WESTERN HISTORY COLLECTIONS.

Established in 1927 at the University of Oklahoma (OU), the Western History Collections (WHC) holds diverse research materials on the history and culture of the American West, with special emphasis on Oklahoma, the Southwest, and the American Indian. A special collection within the University of Oklahoma Libraries, WHC is located in historic Monnet Hall on the Norman campus of the university. WHC's primary mission is to support the research and teaching programs of the University of Oklahoma.

The collections originated in a collaboration between several Oklahoma leaders. University of Oklahoma history professor Edward E. Dale began a quest in the 1920s for a collection of western historical materials to serve as a library resource for history graduate students. He enlisted the help of his friend and Oklahoma attorney Patrick J. Hurley, who later served as U.S. ambassador to China during World War II. Hurley, in turn, gained the support of oilman Frank Phillips, founder of Phillips Petroleum Company in Bartlesville, Oklahoma. He provided the initial funding for the collection, which was established as the Frank Phillips Collection on April 5, 1927, in a contract with University of Oklahoma Pres. William B. Bizzell. Dale acquired thousands of items for the Phillips Collection from 1927 until his retirement in 1952.

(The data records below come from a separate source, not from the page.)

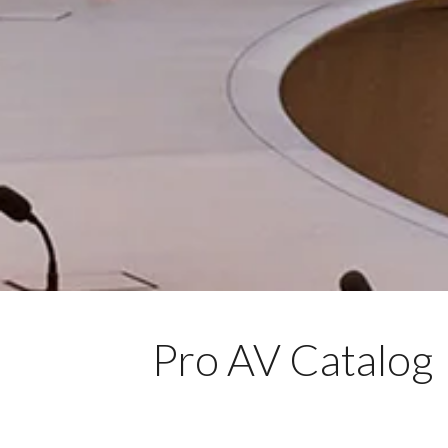
Pro AV Catalog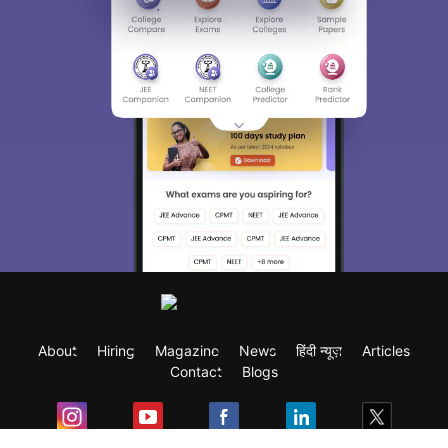
About
Hiring
Magazine
News
हिंदी न्यूज़
Articles
Contact
Blogs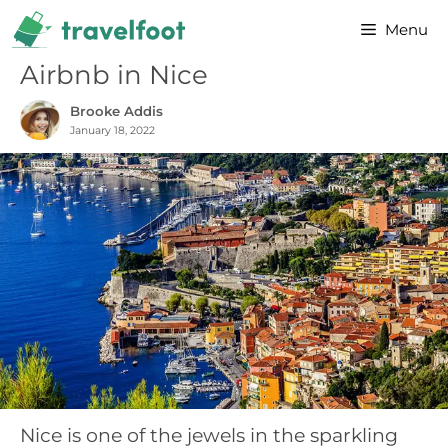
Skip
Menu
to
content
Airbnb in Nice
Brooke Addis
January 18, 2022
Nice is one of the jewels in the sparkling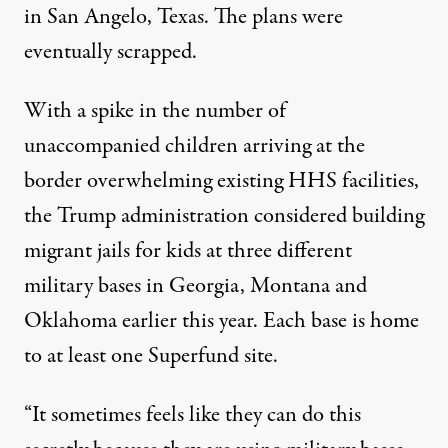
in San Angelo, Texas. The plans were
eventually scrapped.
With a spike in the number of
unaccompanied children arriving at the
border overwhelming existing HHS facilities,
the Trump administration
considered building
migrant jails for kids
at three different
military bases in Georgia, Montana and
Oklahoma earlier this year. Each base is home
to at
least
one
Superfund
site.
“It sometimes feels like they can do this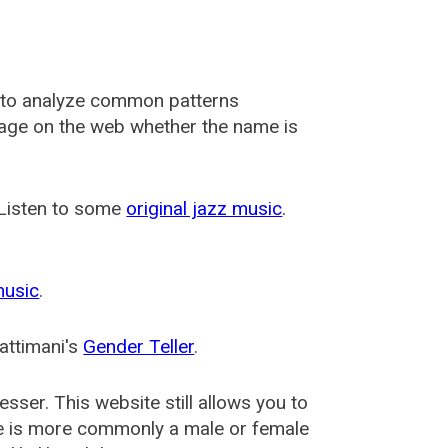
 to analyze common patterns
usage on the web whether the name is
 Listen to some
original jazz music
.
music
.
attimani's
Gender Teller
.
esser
. This website still allows you to
e is more commonly a male or female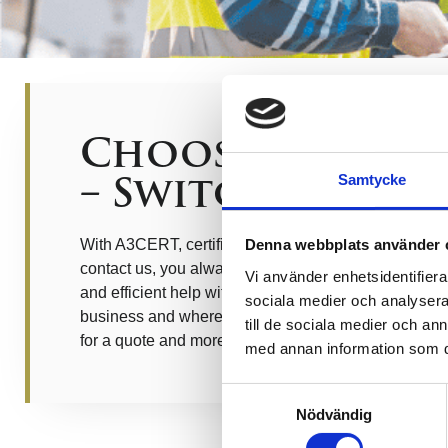
Choose the rig
– Switch to A3c
Samtycke
With A3CERT, certification becomes simple and pro
Denna webbplats använder 
contact us, you always get answers to your questio
Vi använder enhetsidentifierar
and efficient help with certification, regardless of the
sociala medier och analysera 
business and where in the certification cycle you cur
till de sociala medier och a
for a quote and more information.
med annan information som du 
Samtyckesval
Nödvändig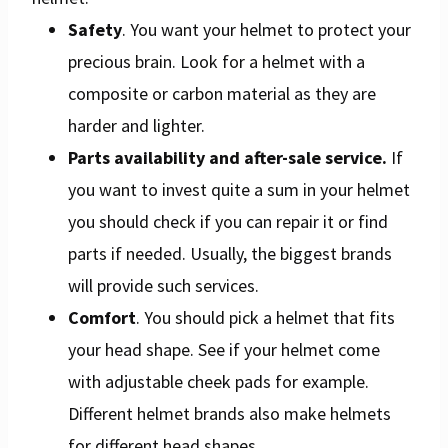
Safety
. You want your helmet to protect your
precious brain. Look for a helmet with a
composite or carbon material as they are
harder and lighter.
Parts availability and after-sale service.
If
you want to invest quite a sum in your helmet
you should check if you can repair it or find
parts if needed. Usually, the biggest brands
will provide such services.
Comfort
. You should pick a helmet that fits
your head shape. See if your helmet come
with adjustable cheek pads for example.
Different helmet brands also make helmets
for different head shapes.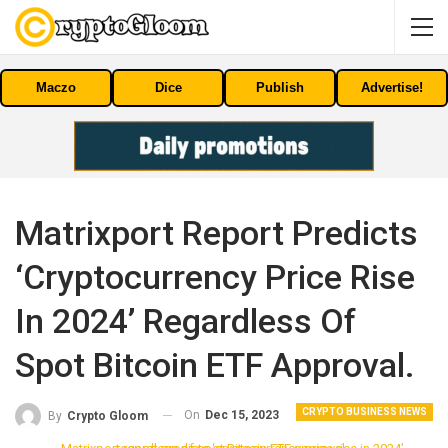
Maczo
Dice
Publish
Advertise!
Matrixport Report Predicts
‘cryptocurrency Price Rise
In 2024’ Regardless Of
Spot Bitcoin ETF Approval.
CRYPTO BUSINESS NEWS
On
Dec 15, 2023
By
Crypto Gloom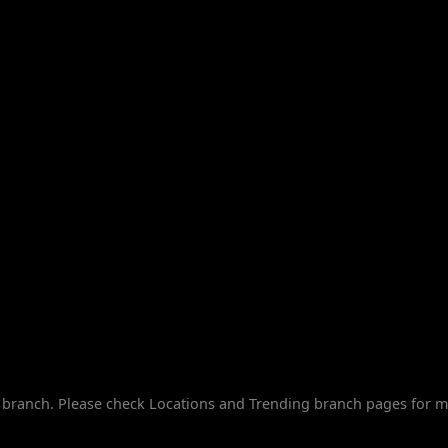
branch. Please check Locations and Trending branch pages for m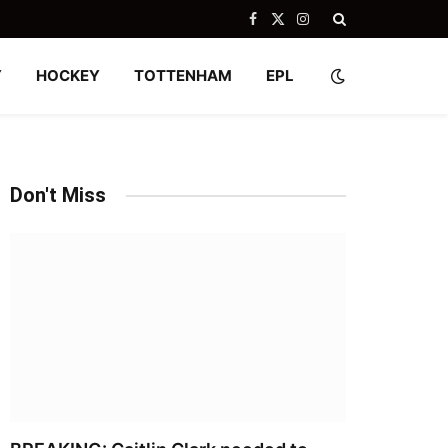
Facebook
X
Instagram
(Twitter)
Y
HOCKEY
TOTTENHAM
EPL
Don't Miss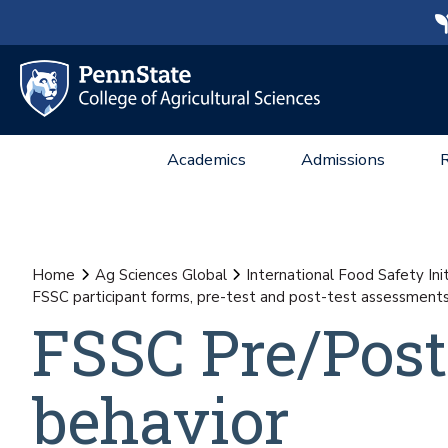
Academics
Admissions
Home
Ag Sciences Global
International Food Safety Init
FSSC participant forms, pre-test and post-test assessment
FSSC Pre/Post
behavior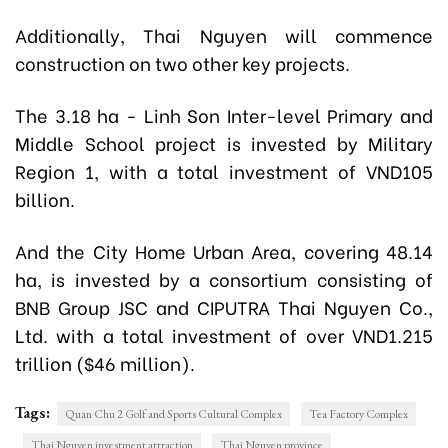
Additionally, Thai Nguyen will commence
construction on two other key projects.
The 3.18 ha - Linh Son Inter-level Primary and
Middle School project is invested by Military
Region 1, with a total investment of VND105
billion.
And the City Home Urban Area, covering 48.14
ha, is invested by a consortium consisting of
BNB Group JSC and CIPUTRA Thai Nguyen Co.,
Ltd. with a total investment of over VND1.215
trillion ($46 million).
Tags:
Quan Chu 2 Golf and Sports Cultural Complex
Tea Factory Complex
Thai Nguyen investment attraction
Thai Nguyen province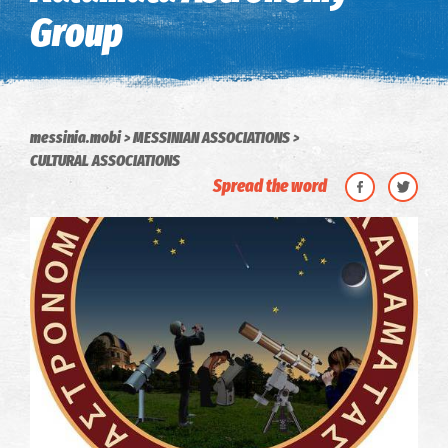
Group
messinia.mobi
MESSINIAN ASSOCIATIONS
CULTURAL ASSOCIATIONS
Spread the word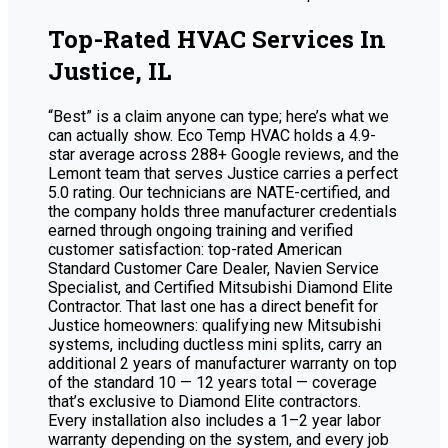
Top-Rated HVAC Services In
Justice, IL
“Best” is a claim anyone can type; here’s what we
can actually show. Eco Temp HVAC holds a 4.9-
star average across 288+ Google reviews, and the
Lemont team that serves Justice carries a perfect
5.0 rating. Our technicians are NATE-certified, and
the company holds three manufacturer credentials
earned through ongoing training and verified
customer satisfaction: top-rated American
Standard Customer Care Dealer, Navien Service
Specialist, and Certified Mitsubishi Diamond Elite
Contractor. That last one has a direct benefit for
Justice homeowners: qualifying new Mitsubishi
systems, including ductless mini splits, carry an
additional 2 years of manufacturer warranty on top
of the standard 10 — 12 years total — coverage
that’s exclusive to Diamond Elite contractors.
Every installation also includes a 1–2 year labor
warranty depending on the system, and every job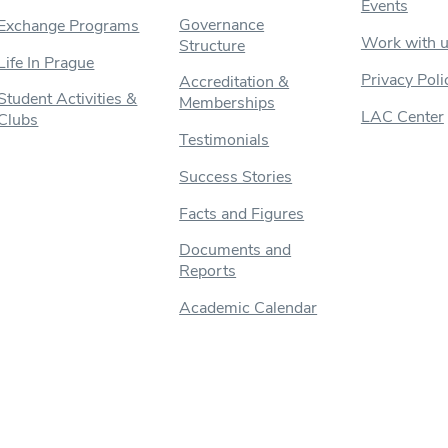
Events
Governance
Exchange Programs
Work with 
Structure
Life In Prague
Privacy Poli
Accreditation &
Student Activities &
Memberships
LAC Center
Clubs
Testimonials
Success Stories
Facts and Figures
Documents and
Reports
Academic Calendar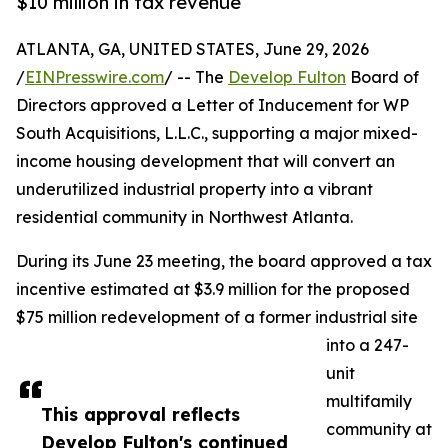
$10 million in tax revenue
ATLANTA, GA, UNITED STATES, June 29, 2026
/
EINPresswire.com
/ -- The
Develop Fulton
Board of
Directors approved a Letter of Inducement for WP
South Acquisitions, L.L.C., supporting a major mixed-
income housing development that will convert an
underutilized industrial property into a vibrant
residential community in Northwest Atlanta.
During its June 23 meeting, the board approved a tax
incentive estimated at $3.9 million for the proposed
$75 million redevelopment of a former industrial site
into a 247-
unit
multifamily
This approval reflects
community at
Develop Fulton's continued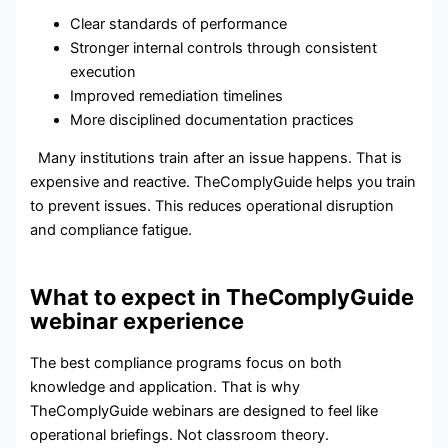
Clear standards of performance
Stronger internal controls through consistent
execution
Improved remediation timelines
More disciplined documentation practices
Many institutions train after an issue happens. That is
expensive and reactive. TheComplyGuide helps you train
to prevent issues. This reduces operational disruption
and compliance fatigue.
What to expect in TheComplyGuide
webinar experience
The best compliance programs focus on both
knowledge and application. That is why
TheComplyGuide webinars are designed to feel like
operational briefings. Not classroom theory.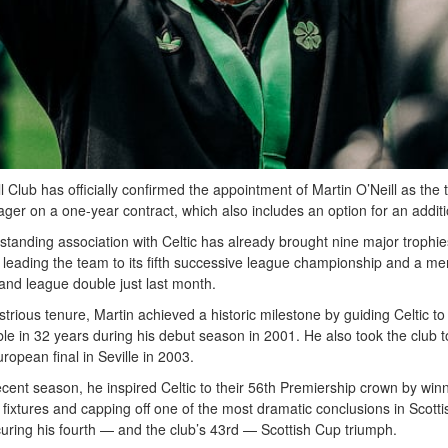
ll Club has officially confirmed the appointment of Martin O’Neill as the
ger on a one-year contract, which also includes an option for an additi
-standing association with Celtic has already brought nine major trophies
 leading the team to its fifth successive league championship and a m
and league double just last month.
ustrious tenure, Martin achieved a historic milestone by guiding Celtic to t
le in 32 years during his debut season in 2001. He also took the club t
ropean final in Seville in 2003.
ecent season, he inspired Celtic to their 56th Premiership crown by winn
fixtures and capping off one of the most dramatic conclusions in Scottis
curing his fourth — and the club’s 43rd — Scottish Cup triumph.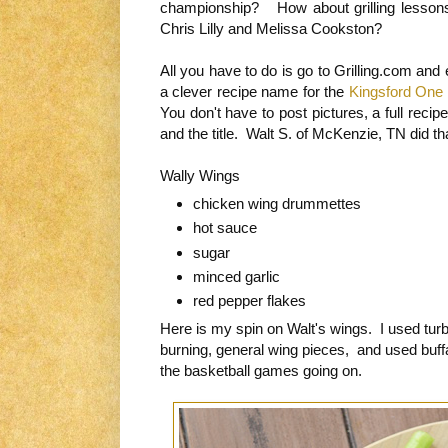
championship? How about grilling lesson
Chris Lilly and Melissa Cookston?
All you have to do is go to Grilling.com and 
a clever recipe name for the
Kingsford One 
You don't have to post pictures, a full recip
and the title. Walt S. of McKenzie, TN did tha
Wally Wings
chicken wing drummettes
hot sauce
sugar
minced garlic
red pepper flakes
Here is my spin on Walt's wings. I used tur
burning, general wing pieces, and used buff
the basketball games going on.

Although the Phillips Collection contained historical manuscripts, the University Libraries also gathered materials for its own Manuscripts Division, which operated independently of the Phillips Collection. This separate division began in 1948 with a grant from the Humanities Division of the Rockefeller Foundation. In 1957 OU history professor Arrell M. Gibson accepted an appointment as curator of both the Frank Phillips Collection and the Manuscripts Division. This dual appointment allowed both collections to be managed by a single director and led to their eventual consolidation. In 1967 the University Libraries merged the two programs into the now-familiar Western History Collections.

At the beginning of the twentieth century three divisions comprised the WHC: the Library Division, the Manuscripts and University Archives Division, and the Photographic Archives. With more than seventy-five thousand volumes, the Library Division comprises a central collection still carrying the name of the Frank Phillips Collection and a dozen family-named library collections focusing on such diverse topics as military history, Abraham Lincoln, and the 1904 St. Louis World's Fair. The Library Division also has extensive holdings of scholarly journals in the field of western history, as well as a collection of contemporary American Indian newspapers.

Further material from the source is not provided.